Pamukkale University academic and DEKAMER director Professor Yakup Kaska said they carried out works every year on the beach for the protection of turtles with help from the Ministry of Environment and Urbanization. 

Kaska said caretta carettas’ incubation period generally started in May. 

“We found that the first nest was on İztuzu beach in the Mediterranean. We have so far found two nests. Our teams started determining and protecting the nests,” he added.

Kaska said a female caretta caretta could nest once in two weeks and between three-five times in a season, and the process continued until the end of September. 

He said that baby turtles started coming out in 50 days. 

“Our beaches are under protection between May and September. Each nest is surrounded by a cage on the beach so foxes and other animals cannot damage the eggs.
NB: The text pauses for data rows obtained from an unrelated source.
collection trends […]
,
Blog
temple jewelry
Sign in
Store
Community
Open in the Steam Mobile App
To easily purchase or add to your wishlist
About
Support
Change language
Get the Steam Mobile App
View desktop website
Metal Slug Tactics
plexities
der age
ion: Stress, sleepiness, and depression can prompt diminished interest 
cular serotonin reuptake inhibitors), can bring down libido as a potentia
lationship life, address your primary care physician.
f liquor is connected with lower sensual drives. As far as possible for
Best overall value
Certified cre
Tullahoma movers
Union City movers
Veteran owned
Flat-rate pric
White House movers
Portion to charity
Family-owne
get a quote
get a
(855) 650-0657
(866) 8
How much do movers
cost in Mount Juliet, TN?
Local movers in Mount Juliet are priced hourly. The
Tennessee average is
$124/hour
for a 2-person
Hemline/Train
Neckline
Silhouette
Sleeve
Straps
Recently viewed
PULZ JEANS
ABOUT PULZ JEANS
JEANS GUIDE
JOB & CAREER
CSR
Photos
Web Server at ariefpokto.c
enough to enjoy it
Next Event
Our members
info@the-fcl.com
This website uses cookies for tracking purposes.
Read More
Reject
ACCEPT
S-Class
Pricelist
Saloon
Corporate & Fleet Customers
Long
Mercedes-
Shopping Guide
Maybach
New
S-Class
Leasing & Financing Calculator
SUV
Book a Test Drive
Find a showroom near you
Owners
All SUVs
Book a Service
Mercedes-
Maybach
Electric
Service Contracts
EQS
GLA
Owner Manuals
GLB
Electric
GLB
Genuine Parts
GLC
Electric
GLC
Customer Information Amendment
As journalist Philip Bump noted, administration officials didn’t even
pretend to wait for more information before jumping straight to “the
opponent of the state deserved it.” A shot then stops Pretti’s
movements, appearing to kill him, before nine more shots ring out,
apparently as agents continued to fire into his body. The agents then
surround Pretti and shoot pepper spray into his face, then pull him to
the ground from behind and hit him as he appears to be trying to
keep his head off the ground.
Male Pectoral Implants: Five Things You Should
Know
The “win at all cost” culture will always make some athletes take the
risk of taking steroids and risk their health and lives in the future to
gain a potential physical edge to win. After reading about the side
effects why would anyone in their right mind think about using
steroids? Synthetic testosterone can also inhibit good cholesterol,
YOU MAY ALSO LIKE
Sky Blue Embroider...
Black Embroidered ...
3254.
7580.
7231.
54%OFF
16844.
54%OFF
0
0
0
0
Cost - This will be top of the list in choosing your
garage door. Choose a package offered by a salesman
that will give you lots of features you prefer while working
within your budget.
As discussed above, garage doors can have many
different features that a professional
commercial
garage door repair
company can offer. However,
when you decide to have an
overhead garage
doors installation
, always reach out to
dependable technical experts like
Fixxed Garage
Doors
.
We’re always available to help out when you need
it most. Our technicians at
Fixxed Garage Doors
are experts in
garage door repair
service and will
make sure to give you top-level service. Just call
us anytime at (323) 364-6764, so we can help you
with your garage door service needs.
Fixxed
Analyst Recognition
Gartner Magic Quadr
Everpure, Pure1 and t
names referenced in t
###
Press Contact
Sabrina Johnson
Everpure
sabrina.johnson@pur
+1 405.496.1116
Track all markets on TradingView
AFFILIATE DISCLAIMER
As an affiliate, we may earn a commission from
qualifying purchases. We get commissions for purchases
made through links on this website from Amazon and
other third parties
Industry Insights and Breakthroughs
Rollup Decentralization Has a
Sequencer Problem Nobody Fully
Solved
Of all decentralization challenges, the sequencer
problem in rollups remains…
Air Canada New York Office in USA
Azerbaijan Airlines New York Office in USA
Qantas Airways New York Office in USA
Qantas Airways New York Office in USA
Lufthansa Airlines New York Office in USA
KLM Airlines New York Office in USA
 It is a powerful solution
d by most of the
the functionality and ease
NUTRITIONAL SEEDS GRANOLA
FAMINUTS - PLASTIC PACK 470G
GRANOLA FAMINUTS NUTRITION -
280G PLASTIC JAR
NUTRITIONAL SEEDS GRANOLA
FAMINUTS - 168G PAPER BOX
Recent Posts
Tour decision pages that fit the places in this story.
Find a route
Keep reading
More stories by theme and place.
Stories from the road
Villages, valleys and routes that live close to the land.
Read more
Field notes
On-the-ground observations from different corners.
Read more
We try to send the highest number of baby turtles to the sea,” he said. 

Kaska also said they showed a sample model in the center to those who are curious about the nests of the sea turtles. 

“The center meets an important need of Turkey for the care of wounded caretta carettas. In the past, only nests and the turtles were protected but in recent years the center has been treating the wounded turtles and then they are sent to their natural environment,” he added.

Kaska said the caretta carettas were harmed the most by fishing lines and speed boat motors, and asked people to be more careful in the habitats of these turtles. 


Nests under protection 

DEKAMER official Şenol Menzek said they were pleased to find the year’s first nest, adding that they took the nest under protection and the number of nests would increase from now on. 

“There were 628 nests last year and we expect more than 500 nests this year. The incubation time is between 45 days and two months. We open the nest in the end of two months and get the babies out of the nest. We count the eggs and find a data,” Menzek said. 

Esra Atalay Tuna, who is studying for master’s at the Middle East Technical University, said she worked for DEKAMER one week ago as a volunteer. She said she would work on the İztuzu beach until mid-May, adding that they woke up at 5 a.m. every morning to find the nests.  

“Saving a nest means saving 1,000 caretta carettas. This is very important because only one out of 1,000 caretta caretta becomes fully grown. It then returns to the coast where it is born and reproduces,” Tuna said.